CANADA: Vancouver – The Most Overrated City on Earth

Posted by on Aug 28, 2016 in Uncategorized | 22 Comments

Having visited countless cities in 82 countries, I was surprised to discover that a town so many had held in high praise turned out to be extremely dull, disturbing, and disappointing.  It was also stimulating in some rather unpleasant ways that I hadn’t anticipated. Vancouver’s homeless population is particularly more aggressive and bizarre than you might find in even San Diego or San Francisco.

Every outing from my hostel assured me additional material for this blog in the form of strange and tragic encounters that can be experienced on almost every block one passes on Granville Street.

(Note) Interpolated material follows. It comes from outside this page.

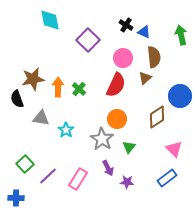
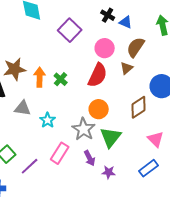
brown semicircle: (154, 57) -> (136, 47), turned -140
green triangle: (129, 147) -> (111, 137), size x1.6
pink rectangle: (78, 179) -> (60, 153), moved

It was like being in a B-movie that goes from trippy, to sad, to ridiculous all in the period of five minutes. One needn’t sample the legendary BC Bud (famous locally grown marijuana) to get a taste of altered states of reality. Just walk down the streets of this lunatic asylum, and you’ll get a chemical-free acid trip on the house. Vancouver is a heroin dream with periodic bursts of crystal meth psychosis.

And that’s another thing, the BC Bud is good but like everything about this place is also overrated. It is no better than what can be found at most California dispensaries, and I suspect in Washington and Oregon as well. Add to that the fact that you cannot smoke weed within 1oo feet of any window or door, and you’ve pretty much eliminated every location in Vancouver. Then you are forced to seek refuge in one of a handful of smoking lounges which were all a mile away from my hostel.  For $5.00 you can chill for an hour and use an industrial grade vaporizer. The New Vansterdam Cafe was filled with three flat screens all playing various sports including the Golf Channel!  Definitely not my thing, and I’m sure George Carlin would not approve if he were alive. The next place was too hot and featured a disagreeable employee and angry rap music, but the VanCity Bulldog was just right. Smaller cooler place, nice employees, and agreeable music. They even have some connection with the famous Bulldog Café in the real Amsterdam.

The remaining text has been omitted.